Visão do Correio

Médico é médico, polícia é polícia

''A medida obriga o profissional de saúde a desempenhar papel alheio às competências aprendidas nos bancos universitários''

Correio Braziliense
postado em 01/09/2020 04:00 / atualizado em 01/09/2020 08:18

Lúcio Flávio, famoso personagem da crônica policial na década de 1970, disse uma frase que o imortalizou: “Polícia é polícia, bandido é bandido”. Na carreira marcada por roubos, homicídios e fugas hollywoodianas, envolveu-se com policiais do Esquadrão da Morte. Depois os denunciou, ocasião em que proferiu a sentença que marcava a linha divisória dos dois mundos.


A citação da frase não se deve ao acaso. Vem a propósito de portaria do Ministério da Saúde (MS) publicada na sexta-feira que impõe mudanças nos procedimentos do médico em casos de aborto decorrente de estupro. A medida obriga o profissional de saúde a desempenhar papel alheio às competências aprendidas nos bancos universitários.

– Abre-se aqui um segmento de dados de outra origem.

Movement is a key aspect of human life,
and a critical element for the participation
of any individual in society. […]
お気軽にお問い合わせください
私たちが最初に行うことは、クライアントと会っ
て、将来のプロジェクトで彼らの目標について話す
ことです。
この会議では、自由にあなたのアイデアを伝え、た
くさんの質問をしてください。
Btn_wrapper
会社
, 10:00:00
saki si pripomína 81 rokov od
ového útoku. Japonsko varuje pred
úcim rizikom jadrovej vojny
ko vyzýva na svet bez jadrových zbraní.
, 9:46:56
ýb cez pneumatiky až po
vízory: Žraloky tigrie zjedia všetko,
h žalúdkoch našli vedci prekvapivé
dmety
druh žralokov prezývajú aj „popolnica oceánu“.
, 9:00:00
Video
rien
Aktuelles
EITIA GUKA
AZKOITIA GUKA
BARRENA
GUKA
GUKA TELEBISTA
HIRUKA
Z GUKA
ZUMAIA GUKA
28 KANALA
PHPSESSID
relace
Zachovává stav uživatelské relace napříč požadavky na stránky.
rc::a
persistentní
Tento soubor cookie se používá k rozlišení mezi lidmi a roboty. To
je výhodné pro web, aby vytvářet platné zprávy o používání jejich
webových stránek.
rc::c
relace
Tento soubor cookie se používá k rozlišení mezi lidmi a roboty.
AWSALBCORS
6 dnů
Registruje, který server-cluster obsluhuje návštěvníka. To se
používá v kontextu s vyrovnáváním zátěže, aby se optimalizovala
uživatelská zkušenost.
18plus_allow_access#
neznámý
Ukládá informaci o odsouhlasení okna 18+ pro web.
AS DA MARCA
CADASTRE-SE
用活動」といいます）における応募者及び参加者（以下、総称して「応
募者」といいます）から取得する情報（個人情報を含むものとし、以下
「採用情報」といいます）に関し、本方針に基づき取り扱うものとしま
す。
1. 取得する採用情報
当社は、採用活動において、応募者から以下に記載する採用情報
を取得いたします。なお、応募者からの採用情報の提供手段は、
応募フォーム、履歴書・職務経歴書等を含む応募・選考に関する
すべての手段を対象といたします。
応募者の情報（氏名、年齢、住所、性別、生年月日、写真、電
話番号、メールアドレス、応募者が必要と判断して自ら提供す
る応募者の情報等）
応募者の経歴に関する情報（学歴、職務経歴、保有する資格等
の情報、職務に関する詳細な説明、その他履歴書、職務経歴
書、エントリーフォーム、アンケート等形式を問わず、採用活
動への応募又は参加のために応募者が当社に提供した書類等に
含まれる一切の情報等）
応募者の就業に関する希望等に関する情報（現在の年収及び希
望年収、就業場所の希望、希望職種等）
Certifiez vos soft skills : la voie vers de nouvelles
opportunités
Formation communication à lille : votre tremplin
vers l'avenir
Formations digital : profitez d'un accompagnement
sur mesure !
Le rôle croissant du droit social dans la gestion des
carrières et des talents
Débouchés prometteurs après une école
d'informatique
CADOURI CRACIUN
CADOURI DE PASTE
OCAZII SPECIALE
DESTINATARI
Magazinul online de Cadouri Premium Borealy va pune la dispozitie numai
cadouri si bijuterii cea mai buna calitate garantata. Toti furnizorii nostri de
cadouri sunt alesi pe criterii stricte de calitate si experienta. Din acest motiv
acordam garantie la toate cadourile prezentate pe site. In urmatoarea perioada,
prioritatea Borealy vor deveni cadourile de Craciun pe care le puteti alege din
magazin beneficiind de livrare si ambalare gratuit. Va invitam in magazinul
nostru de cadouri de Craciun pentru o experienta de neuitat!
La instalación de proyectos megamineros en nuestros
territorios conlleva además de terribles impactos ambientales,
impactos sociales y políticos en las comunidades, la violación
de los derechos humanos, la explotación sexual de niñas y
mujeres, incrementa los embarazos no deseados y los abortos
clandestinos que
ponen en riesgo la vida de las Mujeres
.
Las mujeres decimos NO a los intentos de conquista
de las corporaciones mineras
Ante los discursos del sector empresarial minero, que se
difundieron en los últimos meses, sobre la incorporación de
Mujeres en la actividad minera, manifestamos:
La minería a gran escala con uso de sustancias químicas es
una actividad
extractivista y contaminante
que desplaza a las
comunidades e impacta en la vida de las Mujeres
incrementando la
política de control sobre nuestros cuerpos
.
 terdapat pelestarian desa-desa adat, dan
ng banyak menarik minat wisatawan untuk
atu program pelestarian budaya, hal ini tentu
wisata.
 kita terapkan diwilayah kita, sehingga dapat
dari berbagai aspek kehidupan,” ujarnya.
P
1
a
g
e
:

Ele vira informante. Terá de comunicar o fato à polícia, verificar a possibilidade de fazer ultrassom para ver o feto e interrogar a vítima sobre o crime. Não só. Será obrigado a apresentar à gestante uma lista com riscos e desconfortos decorrentes do procedimento. E, ainda, preservar evidências materiais do crime para entregá-las à autoridade policial.


Em bom português: em vez de cuidar, mandamento primeiro dos que fizeram o juramento de Hipócrates, o médico vai interrogar, apurar, denunciar e coletar provas. A gestante — insegura, temerosa e traumatizada — protagonizará sessão de tortura: reproduzir a cena de violência e sofrer constrangimentos para desistir do direito assegurado por lei.

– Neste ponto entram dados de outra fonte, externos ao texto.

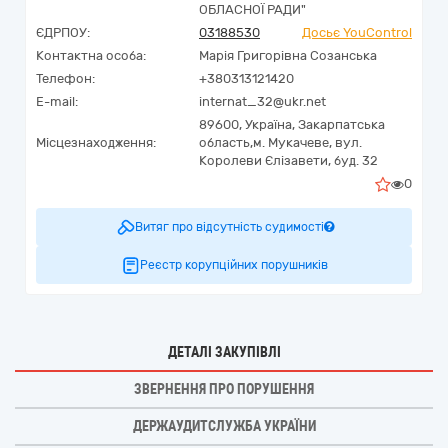
ОБЛАСНОЇ РАДИ"
ЄДРПОУ:
03188530
Досьє YouControl
Контактна особа:
Марія Григорівна Созанська
Телефон:
+380313121420
E-mail:
internat_32@ukr.net
89600,
Україна
,
Закарпатська
Місцезнаходження:
область,
м. Мукачеве,
вул.
Королеви Єлізавети, буд. 32
0
Витяг про відсутність судимості
Реєстр корупційних порушників
ДЕТАЛІ ЗАКУПІВЛІ
ЗВЕРНЕННЯ ПРО ПОРУШЕННЯ
ДЕРЖАУДИТСЛУЖБА УКРАЇНИ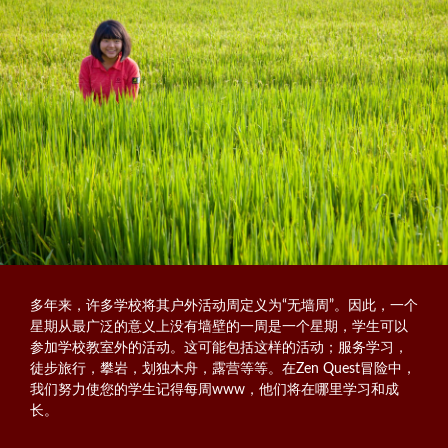
多年来，许多学校将其户外活动周定义为“无墙周”。因此，一个
星期从最广泛的意义上没有墙壁的一周是一个星期，学生可以
参加学校教室外的活动。这可能包括这样的活动；服务学习，
徒步旅行，攀岩，划独木舟，露营等等。在Zen Quest冒险中，
我们努力使您的学生记得每周www，他们将在哪里学习和成
长。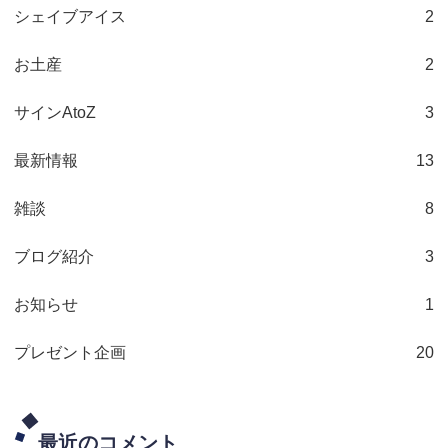
シェイブアイス
2
お土産
2
サインAtoZ
3
最新情報
13
雑談
8
ブログ紹介
3
お知らせ
1
プレゼント企画
20
最近のコメント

Ninguém bate à porta do hospital para registrar queixa. Vai lá em busca de ajuda para atenuar a dor. Profissionais da saúde têm a obrigação de acolher e acreditar nas palavras da mulher. Exigir boletim de ocorrência ou sentença judicial é contrariar a norma legal. A pretensão pró-vida da portaria é, de fato, pró-morte.

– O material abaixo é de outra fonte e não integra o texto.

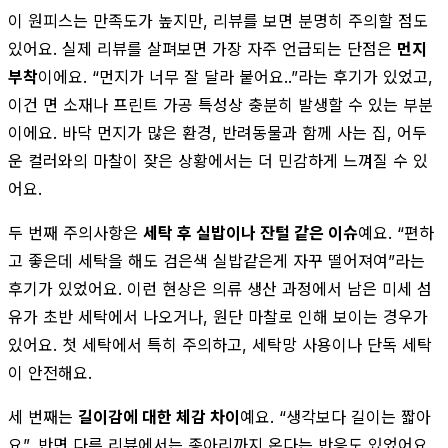
이 원피스는 만족도가 높지만, 리뷰를 보면 분명히 주의할 점도
있어요. 실제 리뷰를 살펴보면 가장 자주 언급되는 단점은
먼지
부착
이에요. “먼지가 너무 잘 달라 붙어요..”라는 후기가 있었고,
이건 면 소재나 프린트 가공 특성상 충분히 발생할 수 있는 부분
이에요. 바닥 먼지가 많은 환경, 반려동물과 함께 사는 집, 어두
운 컬러와의 마찰이 잦은 상황에서는 더 민감하게 느껴질 수 있
어요.
두 번째 주의사항은
세탁 후 실밥이나 잔털 같은 이슈
예요. “편하
고 좋은데 세탁을 해도 검은색 실밥같은게 자꾸 떨어져여”라는
후기가 있었어요. 이런 현상은 의류 생산 과정에서 남은 미세 섬
유가 초반 세탁에서 나오거나, 원단 마찰로 인해 보이는 경우가
있어요. 첫 세탁에서 특히 주의하고, 세탁망 사용이나 단독 세탁
이 안전해요.
세 번째는
길이감에 대한 체감 차이
예요. “생각보다 길이는 짧아
요”, 반면 다른 리뷰에서는 종아리까지 온다는 반응도 있었어요.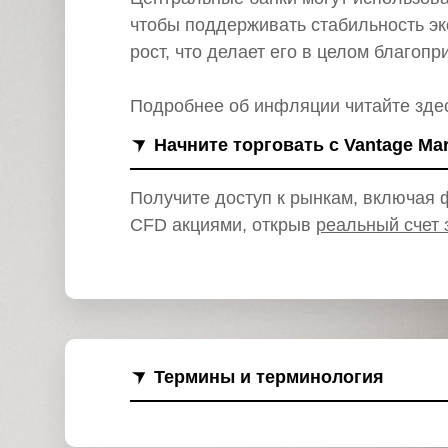
и
чтобы поддерживать стабильность э
рост, что делает его в целом благоп
Подробнее об инфляции читайте зде
Начните торговать с Vantage Ma
Получите доступ к рынкам, включая ф
CFD акциями, открыв
реальный счет 
Термины и терминология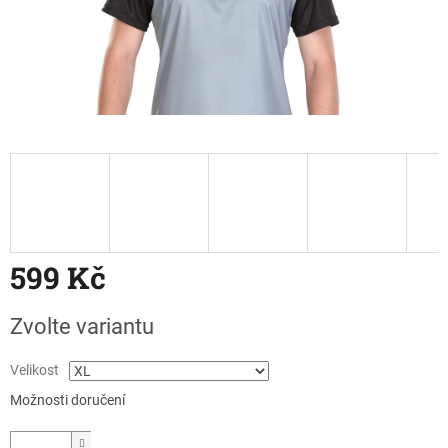
599 Kč
Měrná
Zvolte variantu
cena:
Velikost
Možnosti doručení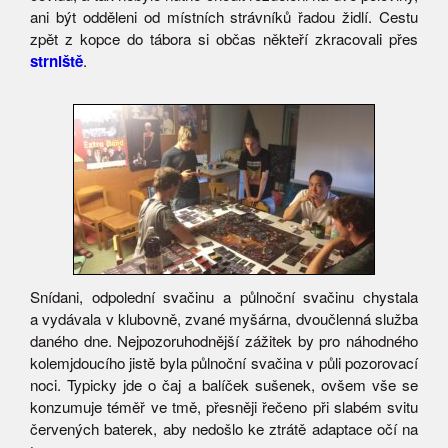
ani být odděleni od místních strávníků řadou židlí. Cestu
zpět z kopce do tábora si občas někteří zkracovali přes
strniště
.
Snídani, odpolední svačinu a půlnoční svačinu chystala
a vydávala v klubovně, zvané myšárna, dvoučlenná služba
daného dne. Nejpozoruhodnější zážitek by pro náhodného
kolemjdoucího jistě byla půlnoční svačina v půli pozorovací
noci. Typicky jde o čaj a balíček sušenek, ovšem vše se
konzumuje téměř ve tmě, přesněji řečeno při slabém svitu
červených baterek, aby nedošlo ke ztrátě adaptace očí na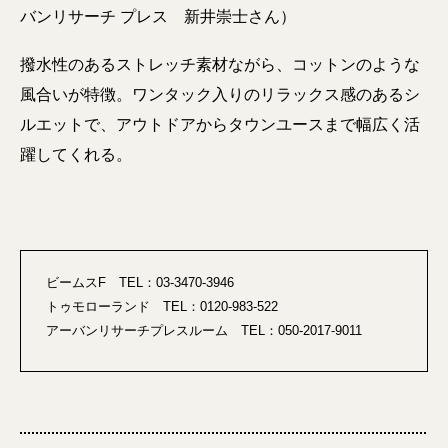
バンリサーチ プレス 新井崇士さん）
撥水性のあるストレッチ素材ながら、コットンのような
風合いが特徴。ワンタック入りのリラックス感のあるシ
ルエットで、アウトドアからタウンユースまで幅広く活
躍してくれる。
ビームスF TEL：03-3470-3946
トゥモローランド TEL：0120-983-522
アーバンリサーチプレスルーム TEL：050-2017-9011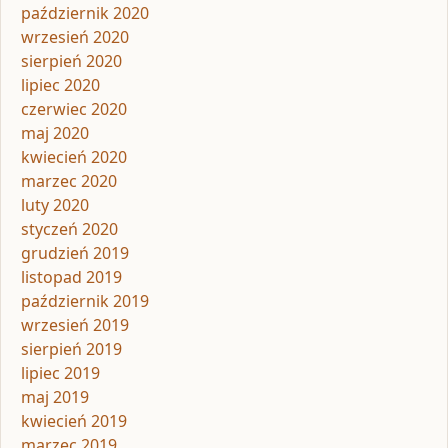
październik 2020
wrzesień 2020
sierpień 2020
lipiec 2020
czerwiec 2020
maj 2020
kwiecień 2020
marzec 2020
luty 2020
styczeń 2020
grudzień 2019
listopad 2019
październik 2019
wrzesień 2019
sierpień 2019
lipiec 2019
maj 2019
kwiecień 2019
marzec 2019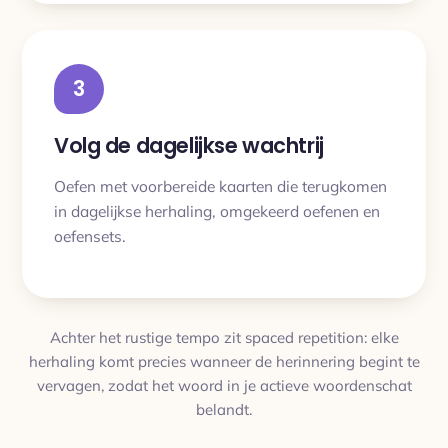
3
Volg de dagelijkse wachtrij
Oefen met voorbereide kaarten die terugkomen
in dagelijkse herhaling, omgekeerd oefenen en
oefensets.
Achter het rustige tempo zit spaced repetition: elke
herhaling komt precies wanneer de herinnering begint te
vervagen, zodat het woord in je actieve woordenschat
belandt.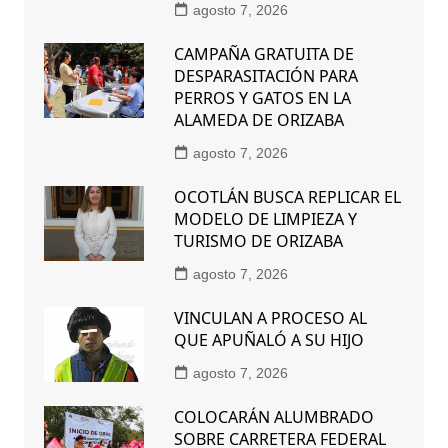
agosto 7, 2026
CAMPAÑA GRATUITA DE
DESPARASITACIÓN PARA
PERROS Y GATOS EN LA
ALAMEDA DE ORIZABA
agosto 7, 2026
OCOTLÁN BUSCA REPLICAR EL
MODELO DE LIMPIEZA Y
TURISMO DE ORIZABA
agosto 7, 2026
VINCULAN A PROCESO AL
QUE APUÑALÓ A SU HIJO
agosto 7, 2026
COLOCARÁN ALUMBRADO
SOBRE CARRETERA FEDERAL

Médico é médico, polícia é polícia. A inversão de papéis acarretará consequências. A mais grave: a imposição de constrangimentos ao exercício de direito pode incentivar a busca pelo aborto ilegal, que põe a vida da gestante em risco. Não só. Rouba a autonomia da mulher mediante tutela que desconsidera a capacidade de ela pensar e decidir.


Dez deputadas de diferentes partidos se mobilizaram para sustar a portaria do Ministério da Saúde. Vale a sugestão: o ministro interino Eduardo Pazuello pode evitar mais um desgaste para a pasta. Deve dar ouvidos à sensatez e voltar atrás na medida que criminaliza a vida e alarga a avenida da morte.